[Beta] MLflow support
High level architecture
The key challenge is to provide access to the external service endpoints (like MLflow) that is currently not yet supported natively in Snowpark (External Access feature is on the Snowflake roadmap). Snowflake external functions are the preferred workaround. MLflow and Kedro-snowflake
Implementation details
Kedro-Snowflake <-> MLflow integration is based on the following concepts:
Snowflake external functions that are used for wrapping POST requests to the MLflow instance. In the minimal setup the following wrapping external functions for MLflow REST API calls must be created:
Snowflake externa function translators for changing the format of the data sent/received from the MLflow instance.
Snowflake API integration for setting up a communication channel from the Snowflake instance to the cloud HTTPS proxy/gateway service where your MLflow instance is hosted (e.g. Amazon API Gateway, Google Cloud API Gateway or Azure API Management).
Snowflake storage integration to enable your Snowflake instance to upload artifacts (e.g. serialized models) to the cloud storage (Amazon S3, Azure Blob Storage, Google Cloud Storage) used by the MLflow instance.
Configuration example
mlflow:
# MLflow experiment name for tracking runs
experiment_name: demo-mlops
stage: "@MLFLOW_STAGE"
# Snowflake external functions needed for calling MLflow instance
functions:
experiment_get_by_name: demo.demo.mlflow_experiment_get_by_name
run_create: demo.demo.mlflow_run_create
run_update: demo.demo.mlflow_run_update
run_log_metric: demo.demo.mlflow_run_log_metric
run_log_parameter: demo.demo.mlflow_run_log_parameter
Kedro starter
The provided Kedro starter (Snowflights) has a builtin MLflow support. You can enable it during the project setup, i.e.:
Enable Mlflow Integration (See Documentation For The Configuration Instructions)

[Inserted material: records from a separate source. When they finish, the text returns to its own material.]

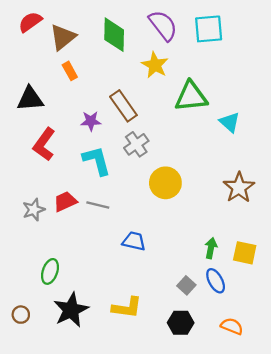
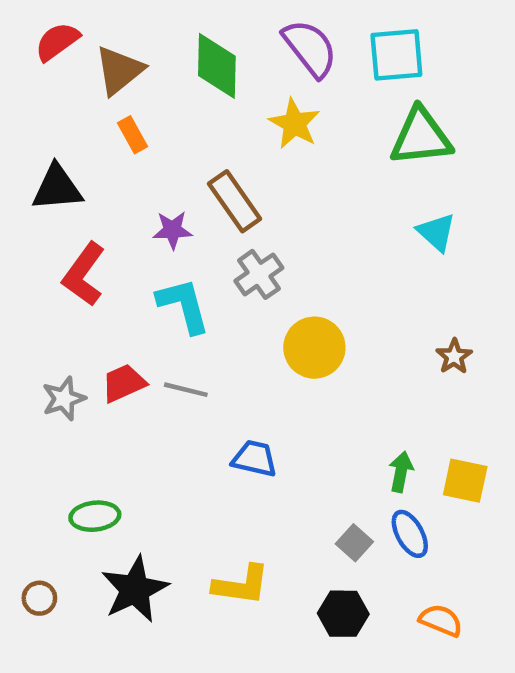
green triangle: (191, 97) -> (421, 137), moved
brown star: (239, 187) -> (454, 356), size x0.6
green ellipse: (50, 271) -> (95, 516), turned 65

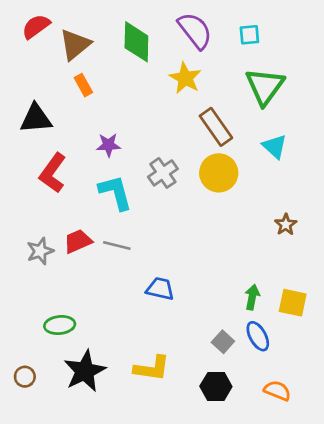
cyan square: (396, 55) -> (249, 35), size x0.6
green triangle: (421, 137) -> (265, 86), turned -48
brown rectangle: (235, 201) -> (216, 127), moved
yellow circle: (314, 348) -> (219, 173), moved

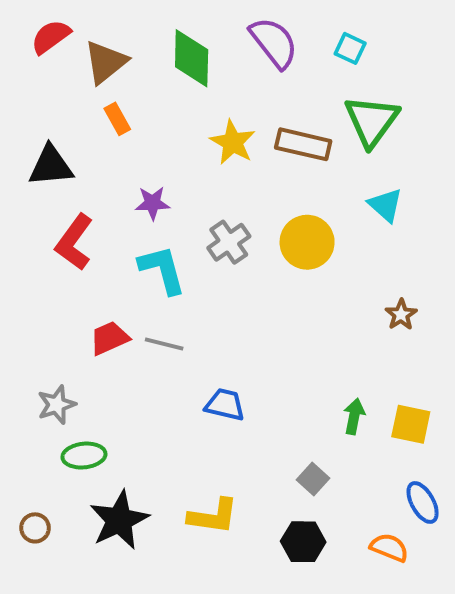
cyan square: (249, 35) -> (350, 48), turned 30
yellow star: (185, 78) -> (233, 142), moved
brown rectangle: (216, 127) -> (303, 144), moved, turned -42
gray star: (40, 251) -> (57, 405), moved
blue ellipse: (258, 336) -> (423, 502), moved

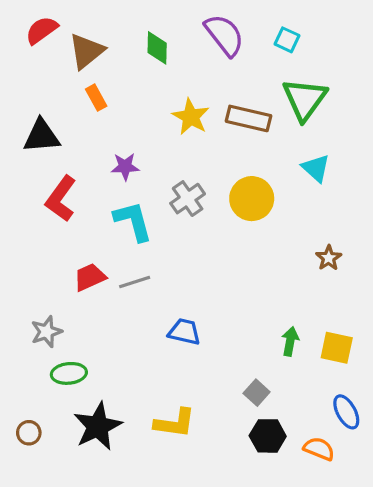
green diamond: (192, 58) -> (157, 48), size x0.7
gray line: (164, 344) -> (135, 282), turned -32
black hexagon: (303, 542) -> (268, 436), moved

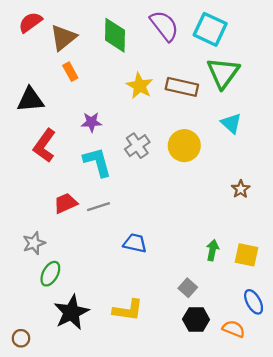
cyan square: (287, 40) -> (210, 29), size x1.8
green diamond: (157, 48) -> (115, 35), size x1.4
green ellipse: (69, 373) -> (50, 274), turned -55
brown circle: (29, 433) -> (21, 338), moved

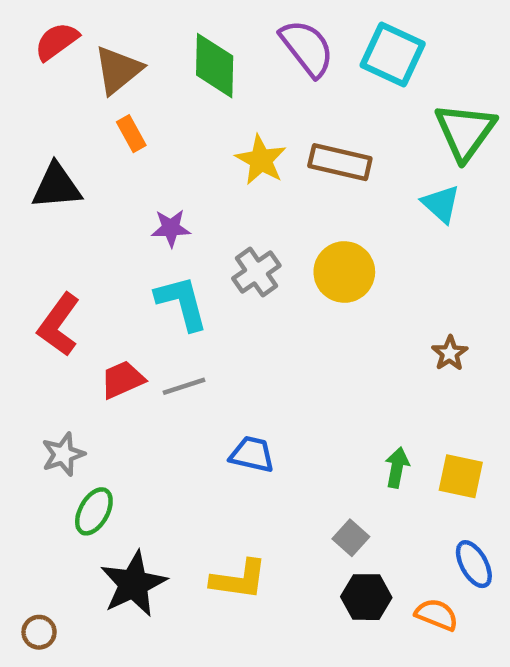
green triangle: (223, 73) -> (465, 131), moved
cyan triangle: (231, 123) -> (441, 204), moved
red L-shape: (44, 146) -> (59, 325), moved

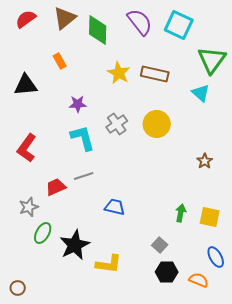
brown triangle: (118, 70) -> (65, 18), moved
red trapezoid: (122, 380) -> (56, 187), moved
black star: (133, 584) -> (75, 245), moved

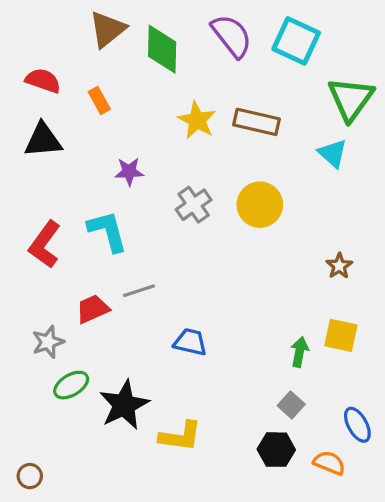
red semicircle: (26, 19) -> (43, 81), moved, turned 55
cyan L-shape: (83, 138) -> (108, 231), moved
yellow square: (210, 217) -> (341, 335), moved
green ellipse: (43, 233) -> (71, 385), turned 30
gray square: (160, 245) -> (291, 405), moved

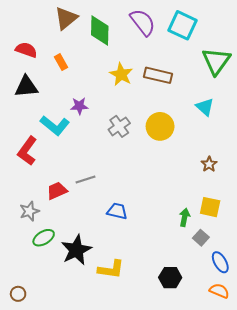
cyan triangle: (333, 153) -> (205, 107), moved
cyan L-shape: (108, 231) -> (55, 125), moved, turned 144
gray square: (291, 405) -> (201, 238), moved
orange semicircle: (329, 463) -> (219, 291), moved

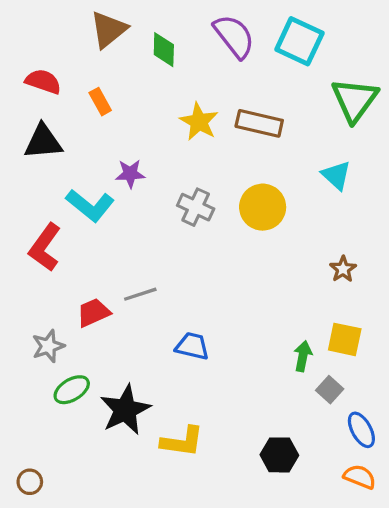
green diamond: (100, 30) -> (164, 50), size x0.7
gray cross: (119, 126) -> (196, 207), turned -30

================================================================================
[False]: True
Deployment to Snowflake and inference
You can find instructions on how to make mlflow-snowflake
integration here: https://github.com/Snowflake-Labs/mlflow-snowflake
Deployment
Inference with User Defined Function (UDF)
select
MLFLOW$SNOWFLIGHTS_MODEL(
"engines",
"passenger_capacity",
"crew",
"d_check_complete",
"moon_clearance_complete",
"iata_approved",
"company_rating",
"review_scores_rating"
) AS price
from
(
select
1 as "engines",
100 as "passenger_capacity",
5 as "crew",
true as "d_check_complete",
true as "moon_clearance_complete",
true as "iata_approved",
10.0 as "company_rating",
5.0 as "review_scores_rating"
union all
select
2,
20,
5,
false,
false,
false,
3.0,
5.0
);